売買や贈与により取得した場合は、原則申請することができません。
(※共有の土地で一部の共有者が申請できる人に該当する場合は、他の共有者も取得原因にかかわらずその人と一緒に制度を利用できます。)
デメリット4:審査にそれなりの期間を要する
相続土地国庫帰属制度は新しい制度ということもあり、現時点では審査期間が半年から1年程度かかるとみられています。
審査期間がかかる理由は、法務局が書類や土地の状況をチェックするためにある程度の時間を要するからと推察されます。
以上のようなデメリットもある相続土地国庫帰属制度ですが、下記のようなメリットもあります。
・審査結果が承認となれば不要な土地を引き取ってもらえる
・不動産の引き取り業者に依頼するより安い費用負担で済む可能性がある
・引き取ってもらった後は、不動産に関する責任を原則問われない
メリットについて詳しくは下記のコラムをご参照ください。
【合わせて読む】
不要な土地は早めに処分するのが最善の選択
相続土地国庫帰属制度の要件にあてはまらないからといって、不要な土地を所有し続けることはおすすめできません。
なぜなら、以下のようなリスクがあるため、撤去費用や損害賠償が後々発生する可能性があるからです。
・不法投棄
・放火などによる火災
・近隣とのトラブル など
しかしながら、このリスクを回避するために適切な管理を行うとなると、当然ながら管理費用などの負担が発生しますし、さらに管理費と固定資産税は不動産を所有している限り掛かり続けます。
これらのリスクを踏まえれば、不要な土地は早めに処分するのが最善の選択といえます。
まとめ:「相続土地国庫帰属制度」以外の土地を処分する方法は?
ここで見てきたように、相続土地国庫帰属制度には数多くのデメリットがあり、利用条件のハードルも高めといえます。

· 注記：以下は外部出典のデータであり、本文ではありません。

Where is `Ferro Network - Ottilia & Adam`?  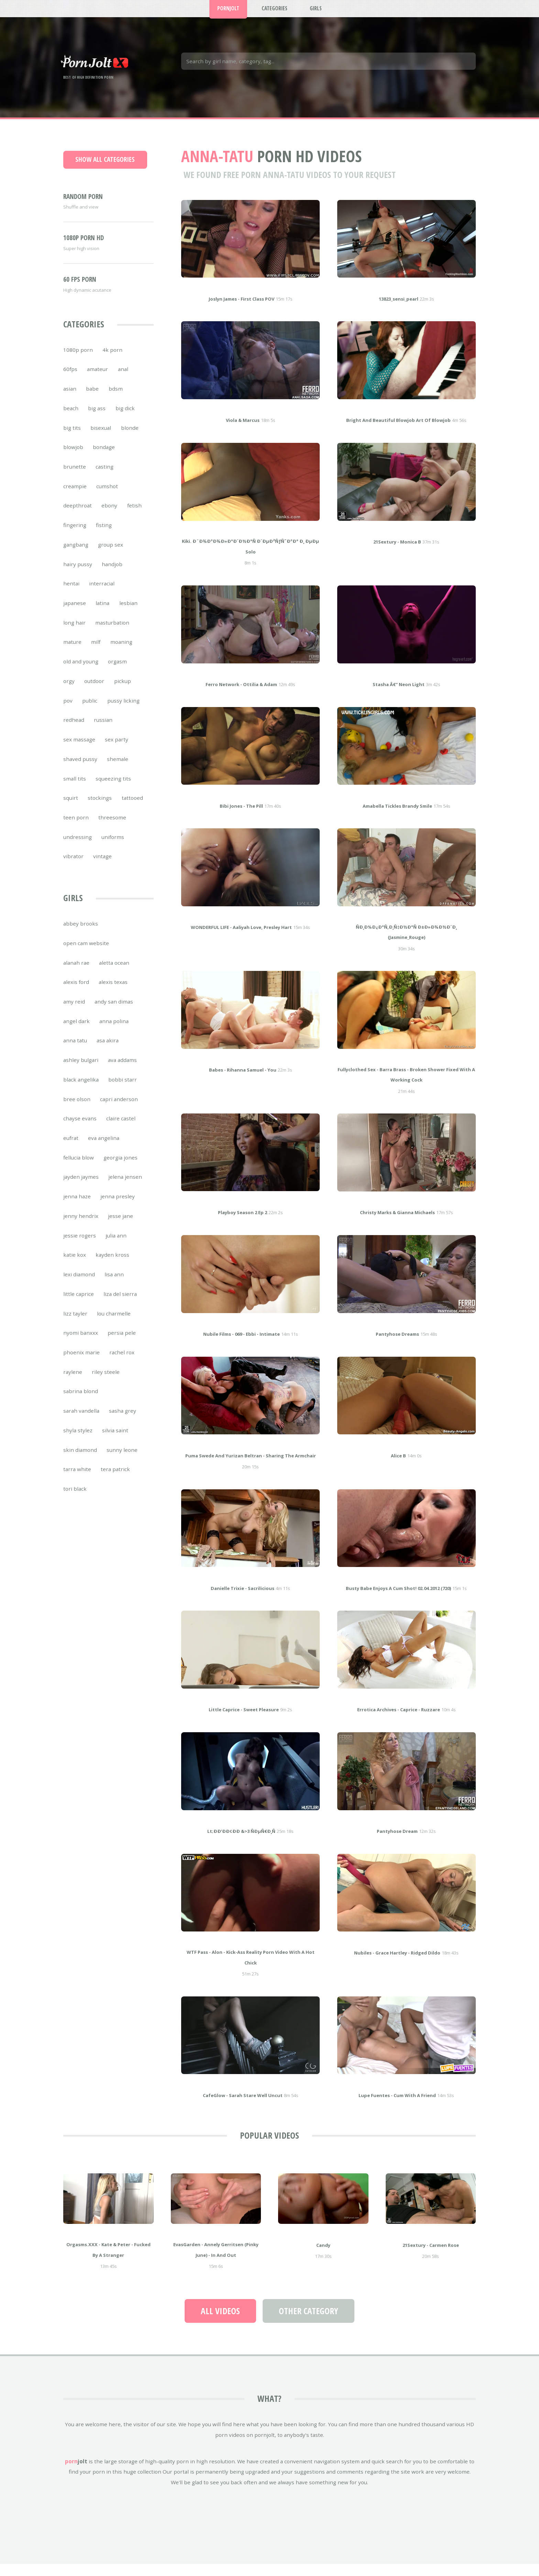
Ferro Network - Ottilia & Adam is located at coordinates (241, 695).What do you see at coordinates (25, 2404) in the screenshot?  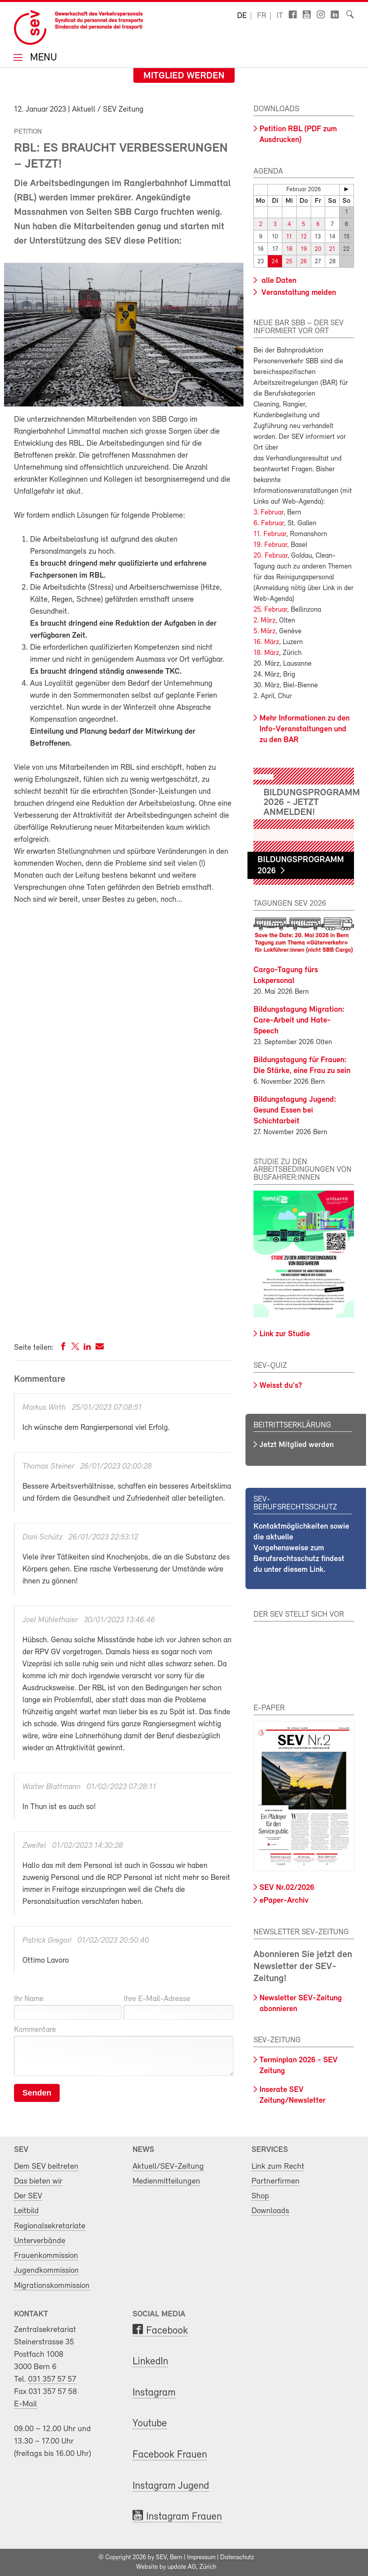 I see `E-Mail` at bounding box center [25, 2404].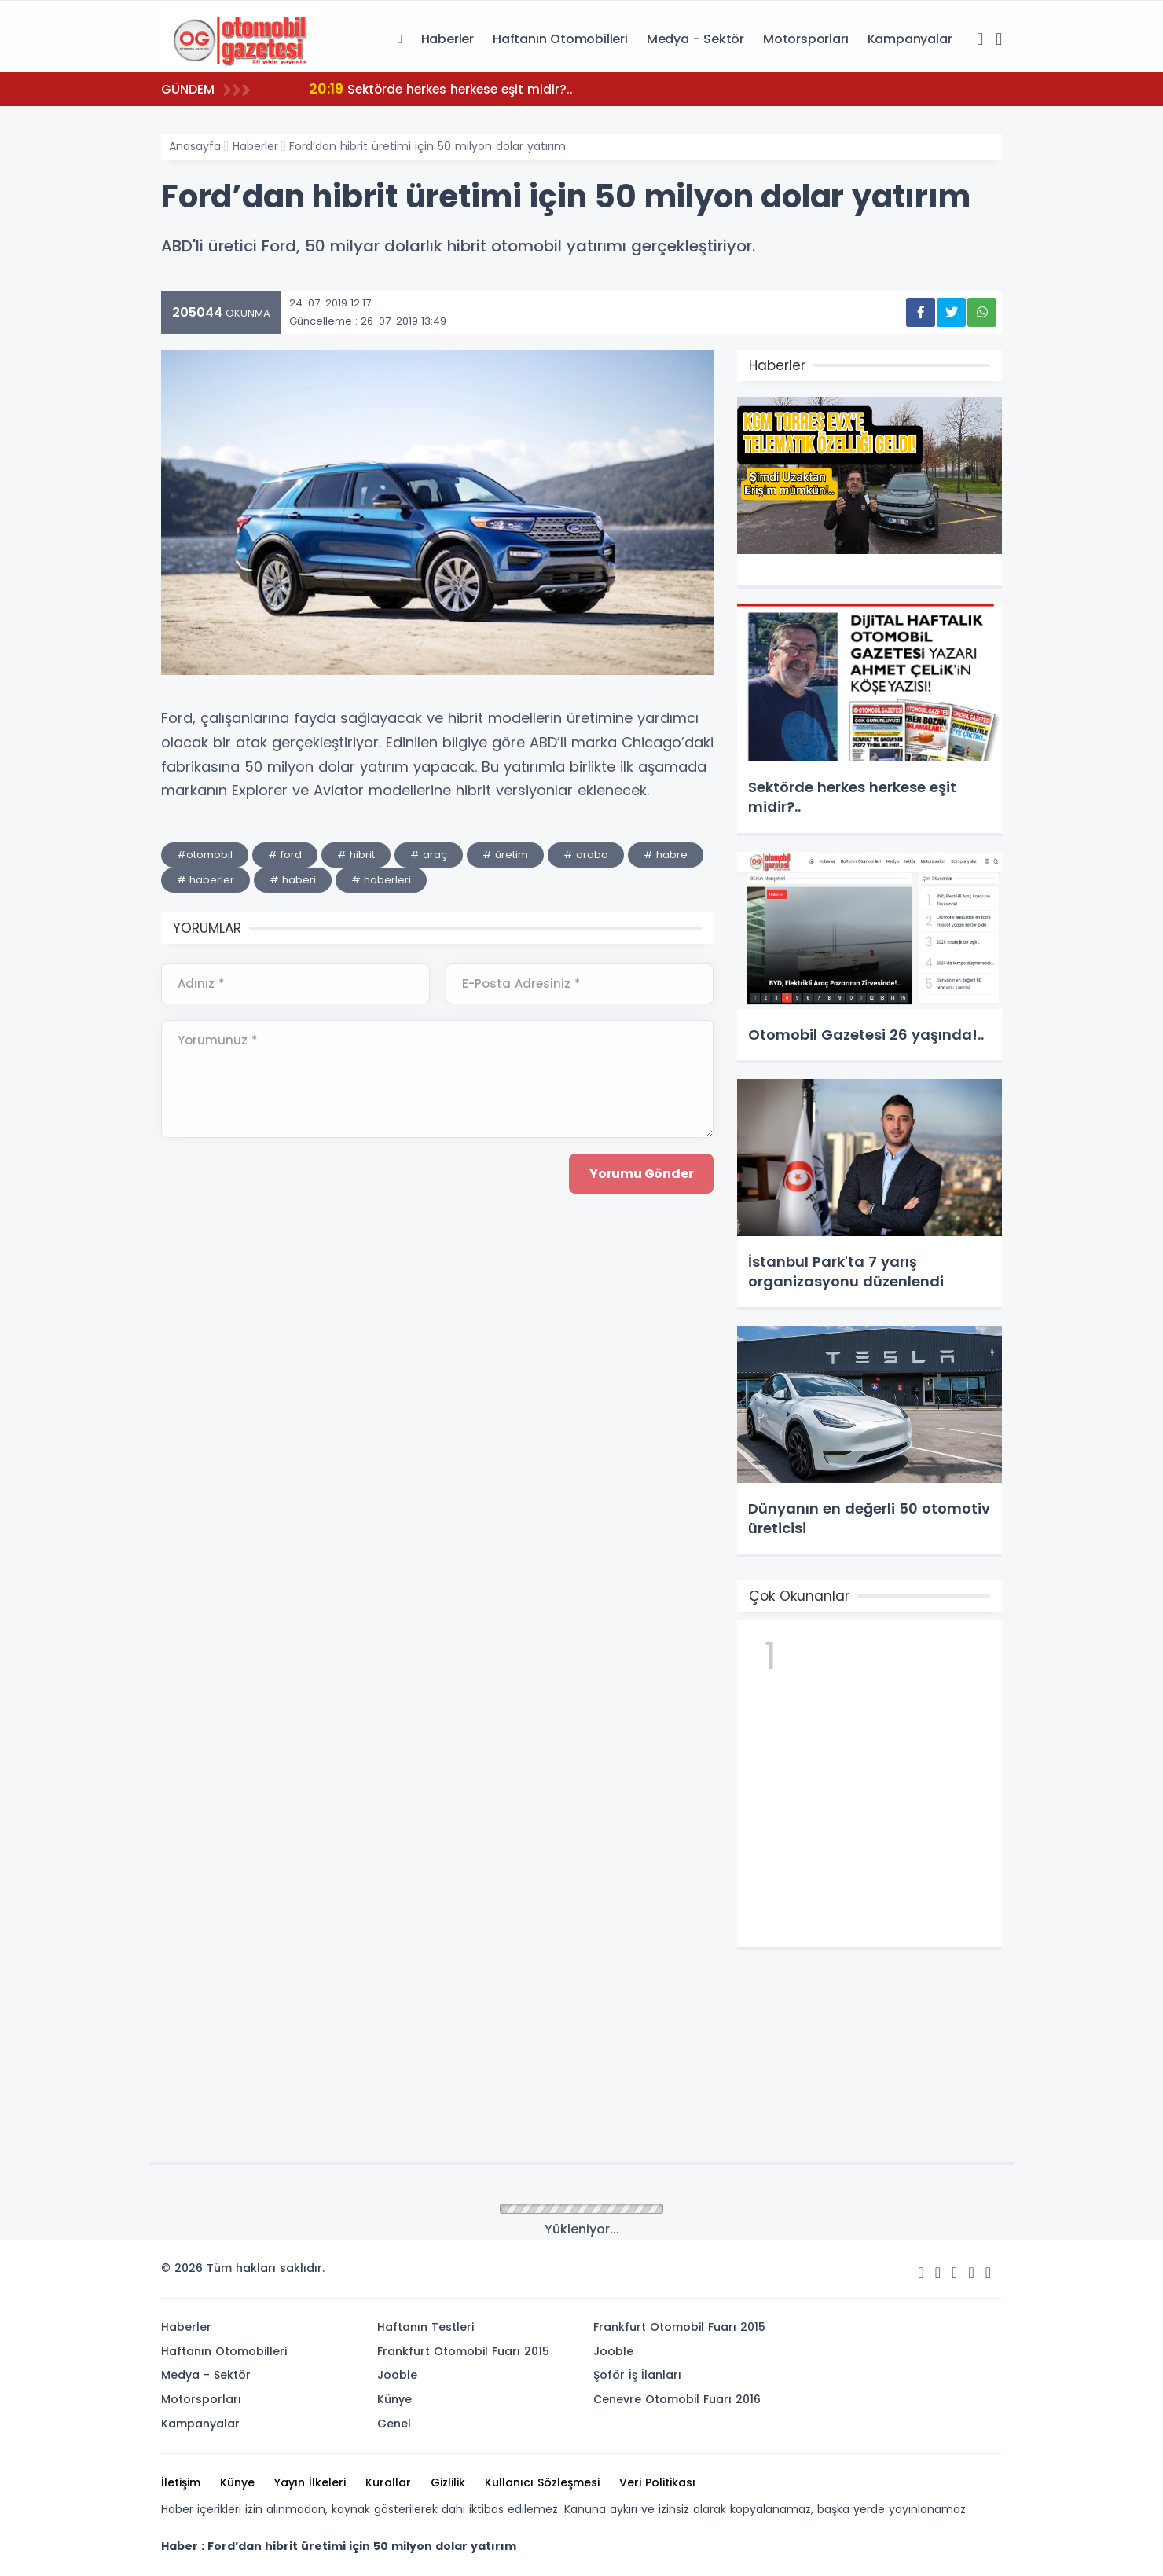  I want to click on Genel, so click(394, 2423).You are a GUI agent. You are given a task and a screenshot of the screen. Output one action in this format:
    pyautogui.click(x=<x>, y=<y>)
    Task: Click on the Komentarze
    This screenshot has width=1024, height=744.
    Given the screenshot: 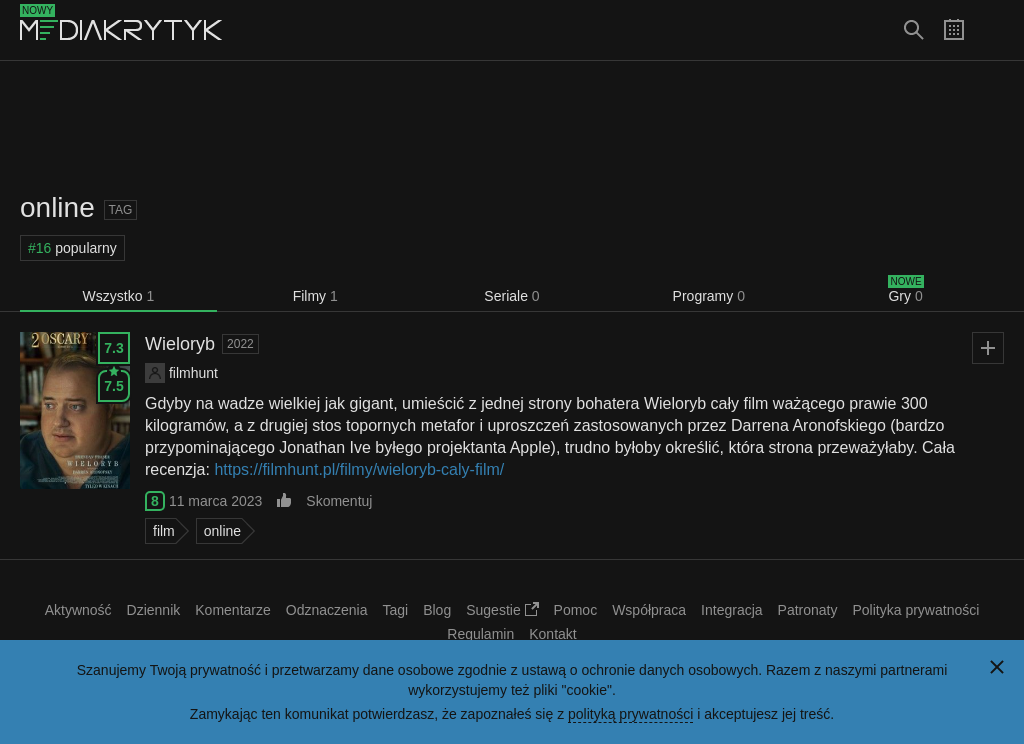 What is the action you would take?
    pyautogui.click(x=232, y=610)
    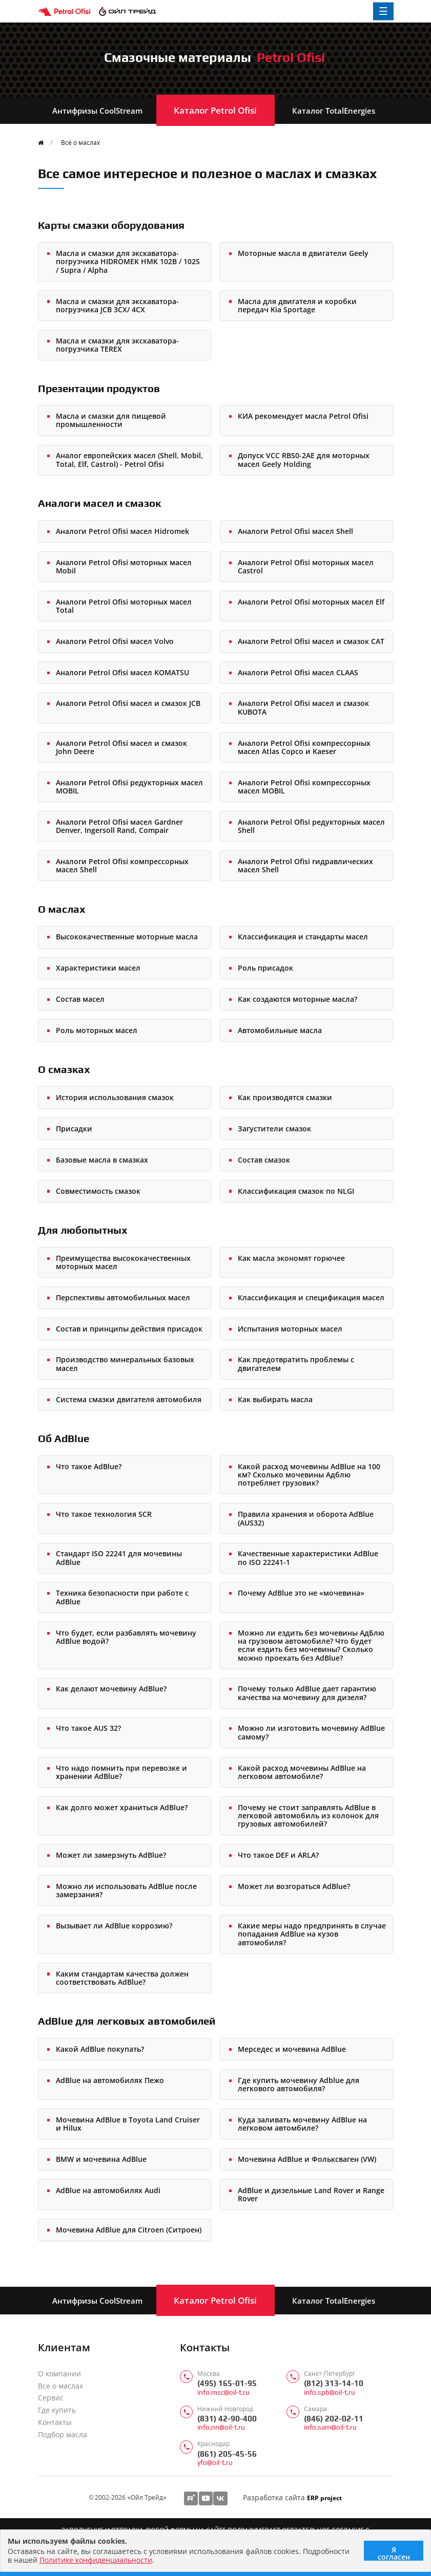 The width and height of the screenshot is (431, 2576). What do you see at coordinates (333, 2418) in the screenshot?
I see `(846) 202-02-11` at bounding box center [333, 2418].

相続土地国庫帰属制度が利用できない方は、下記のいずれかの方法で負動産を処分していくことになります。
1.売却(仲介)
不動産を買いたい人を仲介会社に探してもらい、交渉を行って売買契約を成立させる。
2.不動産業者の買い取り
買い取り業者が不動産の査定を行い、折り合いがつけば売買契約が成立する。
3.有料引き取り
負動産の所有者が引き取り業者に費用を支払って処分する。
大都市圏の好立地にある土地であれば、上記のうち、「売却」「買い取り」を選択するのがよいでしょう。
売却や買い取りが難しい、地方の土地・山林:権利関係が複雑な土地は「引き取り」が向いています。